## Records supplied
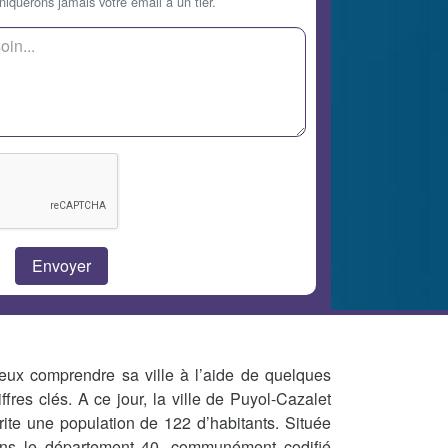
querons jamais votre email à un tier.
eux comprendre sa ville à l’aide de quelques
iffres clés. A ce jour, la ville de Puyol-Cazalet
rite une population de 122 d’habitants. Située
ns le département 40, communément codifié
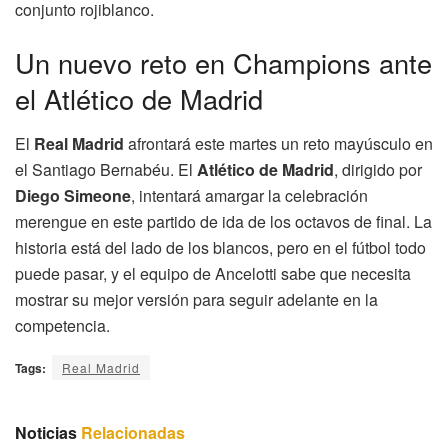
conjunto rojiblanco.
Un nuevo reto en Champions ante
el Atlético de Madrid
El
Real Madrid
afrontará este martes un reto mayúsculo en
el Santiago Bernabéu. El
Atlético de Madrid
, dirigido por
Diego Simeone
, intentará amargar la celebración
merengue en este partido de ida de los octavos de final. La
historia está del lado de los blancos, pero en el fútbol todo
puede pasar, y el equipo de Ancelotti sabe que necesita
mostrar su mejor versión para seguir adelante en la
competencia.
Tags:
Real Madrid
Noticias
Relacionadas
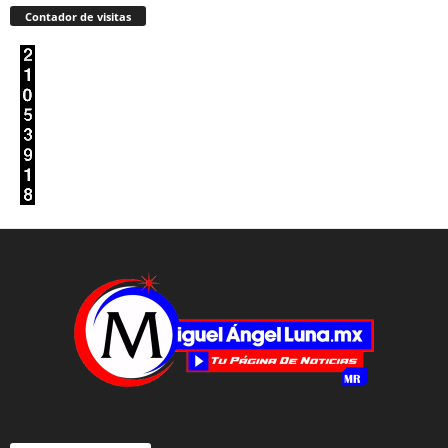
Contador de visitas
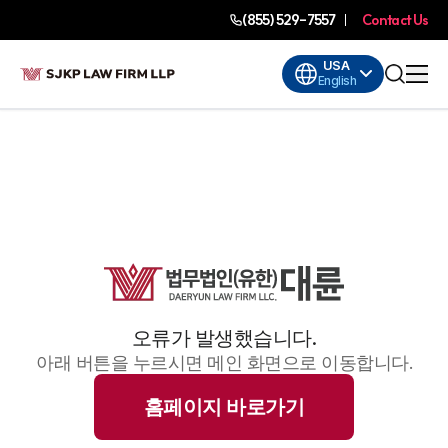
(855) 529-7557
Contact Us
USA
English
오류가 발생했습니다.
아래 버튼을 누르시면 메인 화면으로 이동합니다.
홈페이지 바로가기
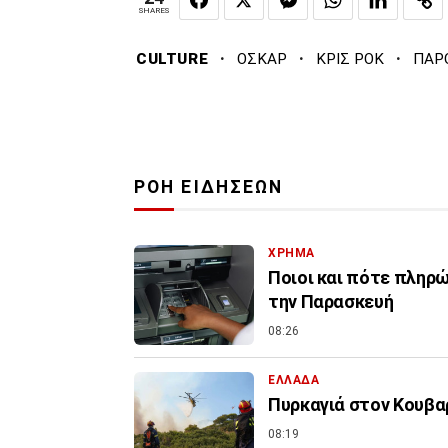
SHARES
·
·
·
CULTURE
ΟΣΚΑΡ
ΚΡΙΣ ΡΟΚ
ΠΑΡ
ΡΟΗ ΕΙΔΗΣΕΩΝ
ΧΡΗΜΑ
Ποιοι και πότε πληρ
την Παρασκευή
08:26
ΕΛΛΑΔΑ
Πυρκαγιά στον Κουβαρ
08:19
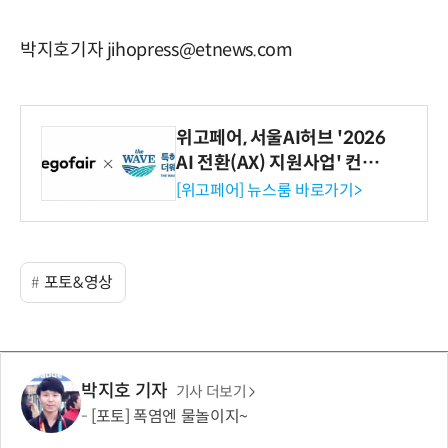
박지호기자 jihopress@etnews.com
위고페어, 서울AI허브 '2026
AI 전환(AX) 지원사업' 컨소
시엄 선정
[위고페어] 뉴스룸 바로가기>
포토&영상
박지호 기자
기사 더보기
[포토] 폭염엔 물놀이지~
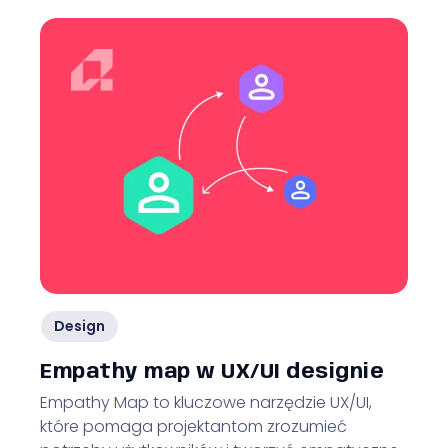
Design
Empathy map w UX/UI designie
Empathy Map to kluczowe narzędzie UX/UI,
które pomaga projektantom zrozumieć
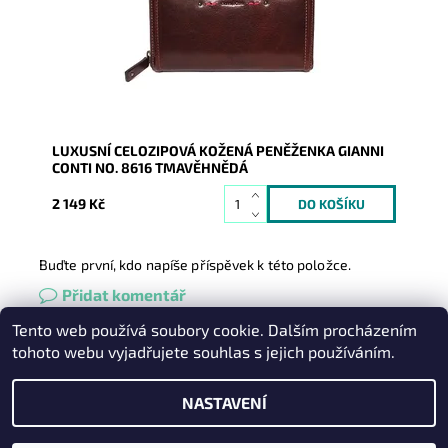
Dostupnost:
Skladem
Kód:
9529
Značka:
Gianni Conti
Záruka:
2 roky
LUXUSNÍ CELOZIPOVÁ KOŽENÁ PENĚŽENKA GIANNI
CONTI NO. 8616 TMAVĚHNĚDÁ
2 149 Kč
Buďte první, kdo napíše příspěvek k této položce.
Přidat komentář
Tento web používá soubory cookie. Dalším procházením
Heureka.cz
|
Zboží.cz
|
Oázakabelek
tohoto webu vyjadřujete souhlas s jejich používáním.
NASTAVENÍ
2026 © Kabelky pro Vás, všechna práva vyhrazena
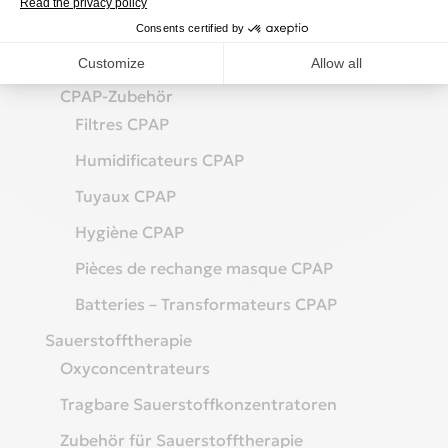
Masques faciaux (full Face)
Masques pour femme
CPAP-Zubehör
Filtres CPAP
Humidificateurs CPAP
Tuyaux CPAP
Hygiène CPAP
Pièces de rechange masque CPAP
Batteries – Transformateurs CPAP
Sauerstofftherapie
Oxyconcentrateurs
Tragbare Sauerstoffkonzentratoren
Zubehör für Sauerstofftherapie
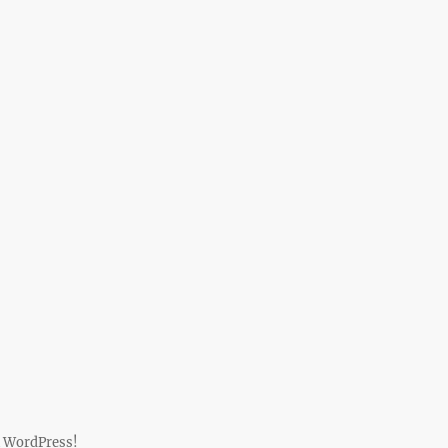
 WordPress!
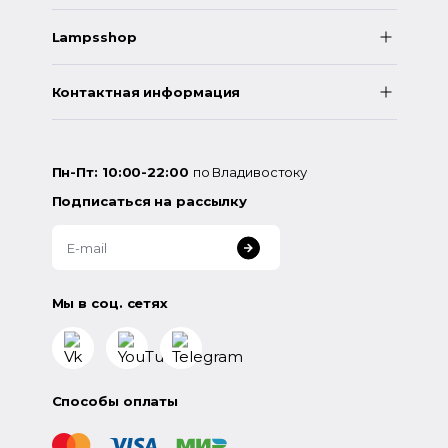
Lampsshop
Контактная информация
Пн-Пт: 10:00-22:00
по Владивостоку
Подписаться на рассылку
Мы в соц. сетях
Способы оплаты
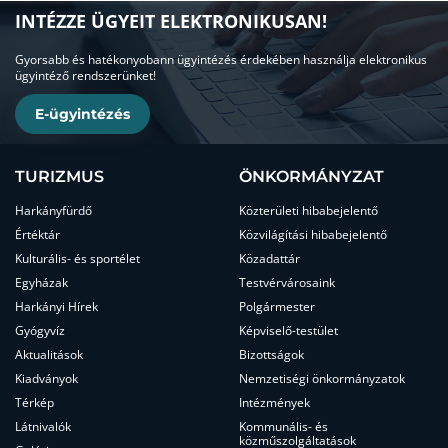
INTÉZZE ÜGYEIT ELEKTRONIKUSAN!
Gyorsabb és hatékonyobann ügyintézés érdekében használja elektronikus
ügyintéző rendszerünket!
E-ügyintézés
TURIZMUS
ÖNKORMÁNYZAT
Harkányfürdő
Közterületi hibabejelentő
Értéktár
Közvilágítási hibabejelentő
Kulturális- és sportélet
Közadattár
Egyházak
Testvérvárosaink
Harkányi Hírek
Polgármester
Gyógyvíz
Képviselő-testület
Aktualitások
Bizottságok
Kiadványok
Nemzetiségi önkormányzatok
Térkép
Intézmények
Látnivalók
Kommunális- és
közműszolgáltatások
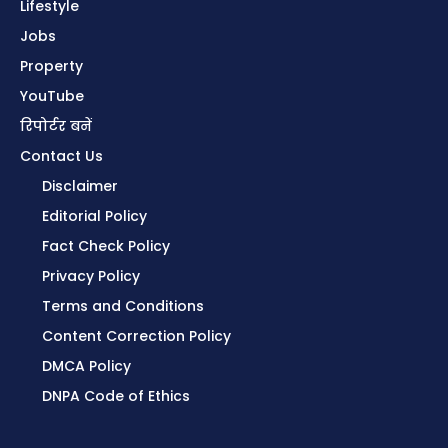
Lifestyle
Jobs
Property
YouTube
रिपोर्टर बनें
Contact Us
Disclaimer
Editorial Policy
Fact Check Policy
Privacy Policy
Terms and Conditions
Content Correction Policy
DMCA Policy
DNPA Code of Ethics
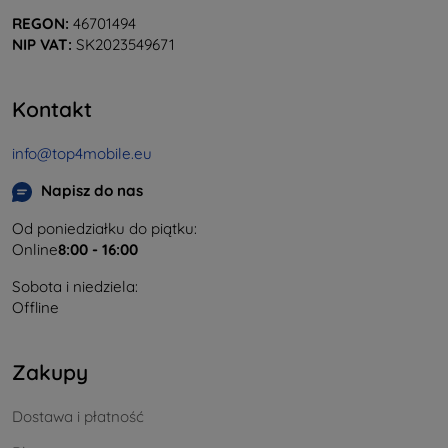
REGON:
46701494
NIP VAT:
SK2023549671
Kontakt
info@top4mobile.eu
Napisz do nas
Od poniedziałku do piątku:
Online
8:00 - 16:00
Sobota i niedziela:
Offline
Zakupy
Dostawa i płatność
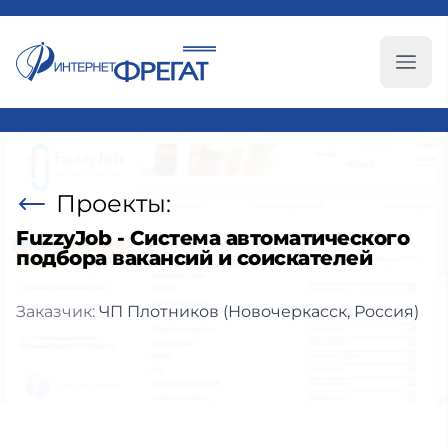
Глав
Проекты:
FuzzyJob - Система автоматического
подбора вакансий и соискателей
Заказчик:
ЧП Плотников (Новочеркасск, Россия)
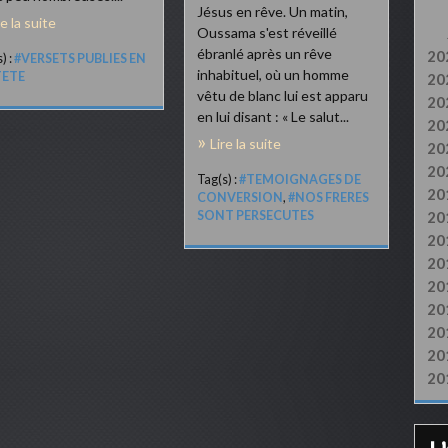
Jésus en rêve. Un matin,
re la suite
Oussama s'est réveillé
ébranlé après un rêve
20
) :
#VERSETS PUBLIES EN
inhabituel, où un homme
TETE
20
vêtu de blanc lui est apparu
20
en lui disant : « Le salut...
20
Lire la suite
20
20
Tag(s) :
#TEMOIGNAGES DE
20
CONVERSION
,
#NOS FRERES
SONT PERSECUTES
20
20
20
20
20
20
20
20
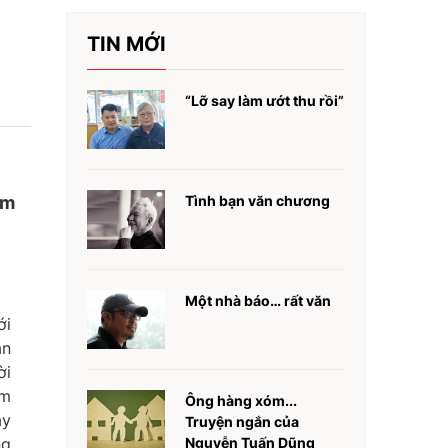
TIN MỚI
“Lỡ say làm ướt thu rồi”
ăm
Tình bạn văn chương
Một nhà báo… rất văn
ới
ăn
ời
ậm
Ông hàng xóm...
ay
Truyện ngắn của
ng
Nguyễn Tuấn Dũng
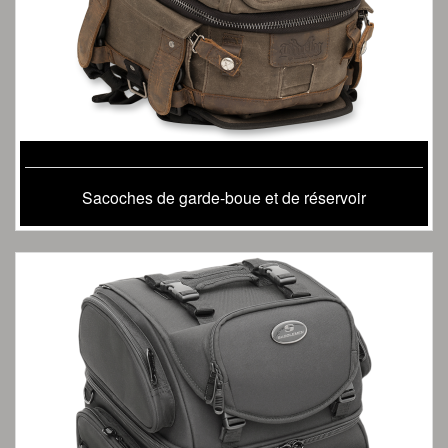
Sacoches de garde-boue et de réservoir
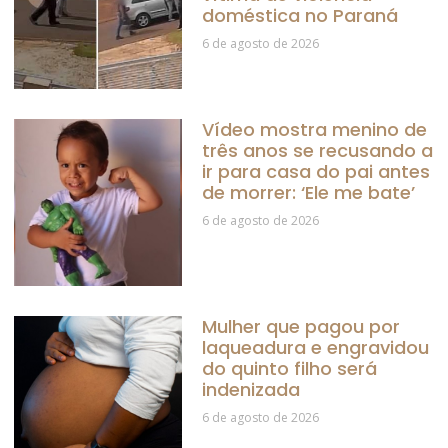
doméstica no Paraná
6 de agosto de 2026
Vídeo mostra menino de
três anos se recusando a
ir para casa do pai antes
de morrer: ‘Ele me bate’
6 de agosto de 2026
Mulher que pagou por
laqueadura e engravidou
do quinto filho será
indenizada
6 de agosto de 2026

## The task
Show all lines in the entries above where the word "rêve" appears.

## Written response
Jésus en rêve. Un matin,
ébranlé après un rêve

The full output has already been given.